### Your assignment
Pull out each line of the data that includes the word "ubrać".

══ Input records

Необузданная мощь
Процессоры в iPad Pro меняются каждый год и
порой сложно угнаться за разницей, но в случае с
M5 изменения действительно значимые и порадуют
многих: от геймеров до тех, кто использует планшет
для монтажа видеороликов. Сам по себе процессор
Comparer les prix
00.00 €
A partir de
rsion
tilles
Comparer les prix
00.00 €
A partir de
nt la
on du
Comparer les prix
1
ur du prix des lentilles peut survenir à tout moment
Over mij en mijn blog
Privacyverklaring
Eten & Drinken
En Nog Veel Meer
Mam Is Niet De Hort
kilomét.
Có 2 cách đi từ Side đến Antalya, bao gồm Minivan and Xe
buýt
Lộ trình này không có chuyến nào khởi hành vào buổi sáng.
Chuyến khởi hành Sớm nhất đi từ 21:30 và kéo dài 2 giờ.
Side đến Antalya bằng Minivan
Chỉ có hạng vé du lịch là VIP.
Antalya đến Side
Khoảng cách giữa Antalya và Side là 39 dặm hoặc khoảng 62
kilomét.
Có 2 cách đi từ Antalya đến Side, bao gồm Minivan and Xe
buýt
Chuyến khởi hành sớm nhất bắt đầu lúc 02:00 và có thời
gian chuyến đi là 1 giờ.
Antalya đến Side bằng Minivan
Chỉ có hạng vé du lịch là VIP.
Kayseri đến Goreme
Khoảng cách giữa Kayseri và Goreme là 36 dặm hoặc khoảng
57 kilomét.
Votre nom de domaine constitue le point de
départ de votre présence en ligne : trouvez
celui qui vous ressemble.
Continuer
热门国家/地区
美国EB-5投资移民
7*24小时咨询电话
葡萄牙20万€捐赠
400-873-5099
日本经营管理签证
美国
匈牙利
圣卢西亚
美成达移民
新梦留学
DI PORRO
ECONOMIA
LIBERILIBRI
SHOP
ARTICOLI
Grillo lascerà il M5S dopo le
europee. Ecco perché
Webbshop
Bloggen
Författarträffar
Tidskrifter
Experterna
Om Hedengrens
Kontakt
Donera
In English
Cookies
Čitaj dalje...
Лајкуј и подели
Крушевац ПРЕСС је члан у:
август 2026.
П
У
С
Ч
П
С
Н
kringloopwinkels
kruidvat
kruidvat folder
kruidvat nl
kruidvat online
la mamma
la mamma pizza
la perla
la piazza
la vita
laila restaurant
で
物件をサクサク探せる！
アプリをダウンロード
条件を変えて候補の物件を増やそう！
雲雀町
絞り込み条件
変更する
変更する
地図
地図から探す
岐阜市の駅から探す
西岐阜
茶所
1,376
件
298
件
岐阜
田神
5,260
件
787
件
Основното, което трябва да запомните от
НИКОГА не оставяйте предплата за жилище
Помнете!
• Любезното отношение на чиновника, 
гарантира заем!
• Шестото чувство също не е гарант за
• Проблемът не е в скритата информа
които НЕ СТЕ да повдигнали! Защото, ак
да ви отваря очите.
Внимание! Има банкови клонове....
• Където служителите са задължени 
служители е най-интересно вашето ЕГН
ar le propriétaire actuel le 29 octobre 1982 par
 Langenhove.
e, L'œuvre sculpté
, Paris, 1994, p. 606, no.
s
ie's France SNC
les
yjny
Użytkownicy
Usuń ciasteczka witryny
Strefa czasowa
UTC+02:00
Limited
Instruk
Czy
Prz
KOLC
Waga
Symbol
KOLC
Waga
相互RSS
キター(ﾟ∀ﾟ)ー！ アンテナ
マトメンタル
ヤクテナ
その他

════
══ Input records

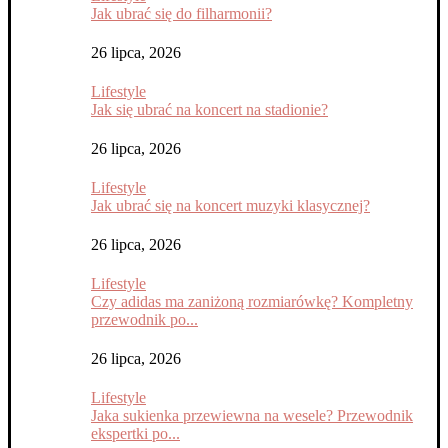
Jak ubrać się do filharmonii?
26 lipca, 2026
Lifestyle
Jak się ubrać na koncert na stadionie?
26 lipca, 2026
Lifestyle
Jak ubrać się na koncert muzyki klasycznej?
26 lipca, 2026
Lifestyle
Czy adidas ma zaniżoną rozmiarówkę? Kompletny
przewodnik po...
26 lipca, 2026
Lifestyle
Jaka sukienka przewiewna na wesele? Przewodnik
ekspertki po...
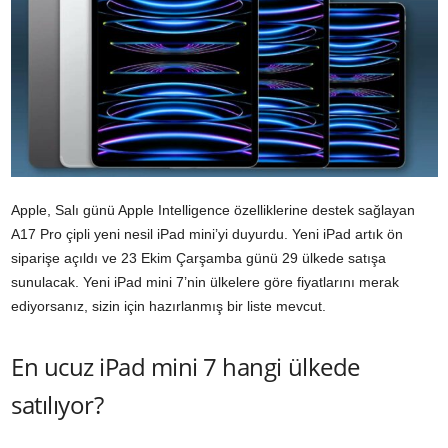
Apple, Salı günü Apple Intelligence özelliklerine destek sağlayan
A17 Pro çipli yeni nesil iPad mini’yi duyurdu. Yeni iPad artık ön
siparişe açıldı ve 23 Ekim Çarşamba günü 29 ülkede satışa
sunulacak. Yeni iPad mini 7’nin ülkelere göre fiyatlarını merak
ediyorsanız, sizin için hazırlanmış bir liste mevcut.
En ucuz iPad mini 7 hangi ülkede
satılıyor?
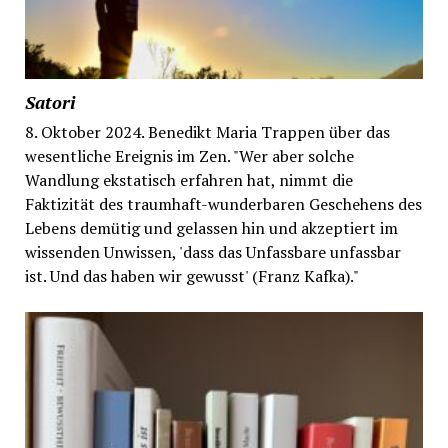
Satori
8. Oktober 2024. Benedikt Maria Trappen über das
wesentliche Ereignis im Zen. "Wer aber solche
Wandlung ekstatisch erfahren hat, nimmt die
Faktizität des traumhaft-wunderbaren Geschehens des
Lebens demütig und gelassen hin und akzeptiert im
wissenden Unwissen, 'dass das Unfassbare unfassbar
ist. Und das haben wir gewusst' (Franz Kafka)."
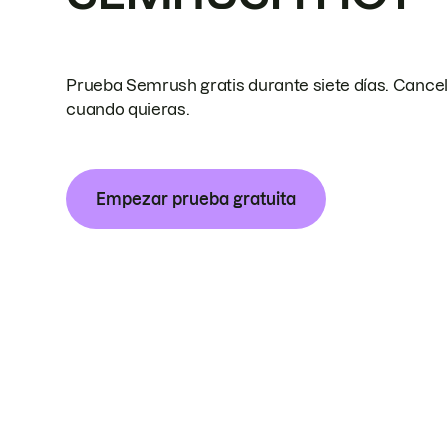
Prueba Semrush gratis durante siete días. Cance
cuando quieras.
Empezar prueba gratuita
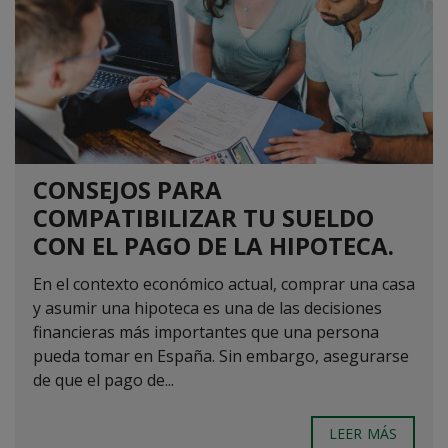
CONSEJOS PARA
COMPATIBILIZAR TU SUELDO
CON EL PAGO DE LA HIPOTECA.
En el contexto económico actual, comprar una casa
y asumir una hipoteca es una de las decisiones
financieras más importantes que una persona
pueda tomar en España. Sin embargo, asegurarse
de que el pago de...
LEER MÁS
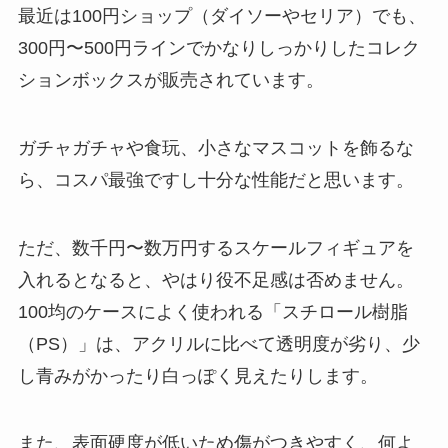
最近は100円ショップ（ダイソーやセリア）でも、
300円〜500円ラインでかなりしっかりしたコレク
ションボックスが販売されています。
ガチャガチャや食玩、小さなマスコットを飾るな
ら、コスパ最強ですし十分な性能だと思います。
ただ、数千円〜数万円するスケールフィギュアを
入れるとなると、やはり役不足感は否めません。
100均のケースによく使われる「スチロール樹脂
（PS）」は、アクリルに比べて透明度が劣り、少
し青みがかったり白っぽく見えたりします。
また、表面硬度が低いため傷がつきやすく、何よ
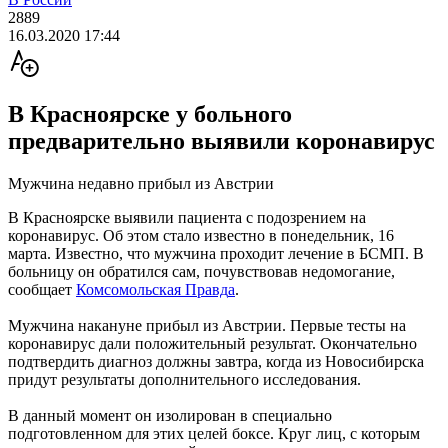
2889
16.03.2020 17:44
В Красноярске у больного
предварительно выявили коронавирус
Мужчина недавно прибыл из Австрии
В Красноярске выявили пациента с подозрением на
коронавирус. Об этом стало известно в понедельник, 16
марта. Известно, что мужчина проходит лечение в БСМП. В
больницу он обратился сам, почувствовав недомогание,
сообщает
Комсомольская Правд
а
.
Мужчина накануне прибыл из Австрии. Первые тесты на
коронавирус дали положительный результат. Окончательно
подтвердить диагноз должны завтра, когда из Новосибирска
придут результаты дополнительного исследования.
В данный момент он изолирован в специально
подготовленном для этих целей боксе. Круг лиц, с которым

════
══ Input records

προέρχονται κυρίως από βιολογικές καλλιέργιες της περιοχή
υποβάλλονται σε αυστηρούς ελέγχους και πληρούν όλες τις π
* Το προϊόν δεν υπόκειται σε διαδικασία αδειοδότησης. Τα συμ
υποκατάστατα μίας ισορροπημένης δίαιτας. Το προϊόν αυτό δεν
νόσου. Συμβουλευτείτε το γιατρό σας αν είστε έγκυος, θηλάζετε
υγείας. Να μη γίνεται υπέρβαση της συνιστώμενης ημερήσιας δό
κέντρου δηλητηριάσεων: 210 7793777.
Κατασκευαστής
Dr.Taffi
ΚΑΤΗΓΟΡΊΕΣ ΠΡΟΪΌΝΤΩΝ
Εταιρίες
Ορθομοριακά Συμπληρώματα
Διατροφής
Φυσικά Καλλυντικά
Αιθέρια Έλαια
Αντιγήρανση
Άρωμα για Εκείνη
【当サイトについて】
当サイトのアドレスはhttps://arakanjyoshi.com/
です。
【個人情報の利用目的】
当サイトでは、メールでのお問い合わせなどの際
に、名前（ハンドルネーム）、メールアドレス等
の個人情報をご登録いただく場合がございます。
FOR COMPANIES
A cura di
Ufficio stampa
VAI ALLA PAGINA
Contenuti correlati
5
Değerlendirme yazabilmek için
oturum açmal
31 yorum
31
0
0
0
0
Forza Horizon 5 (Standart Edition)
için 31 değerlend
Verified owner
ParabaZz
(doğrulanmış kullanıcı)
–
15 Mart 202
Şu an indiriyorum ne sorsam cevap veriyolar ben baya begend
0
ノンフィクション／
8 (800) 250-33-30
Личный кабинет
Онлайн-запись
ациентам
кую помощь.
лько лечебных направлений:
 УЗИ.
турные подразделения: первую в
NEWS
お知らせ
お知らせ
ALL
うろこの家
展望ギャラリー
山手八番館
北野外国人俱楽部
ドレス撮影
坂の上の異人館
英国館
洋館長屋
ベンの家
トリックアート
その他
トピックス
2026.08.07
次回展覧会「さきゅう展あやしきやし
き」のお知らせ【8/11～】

════

### Response box
Jak ubrać się do filharmonii?
Jak się ubrać na koncert na stadionie?
Jak ubrać się na koncert muzyki klasycznej?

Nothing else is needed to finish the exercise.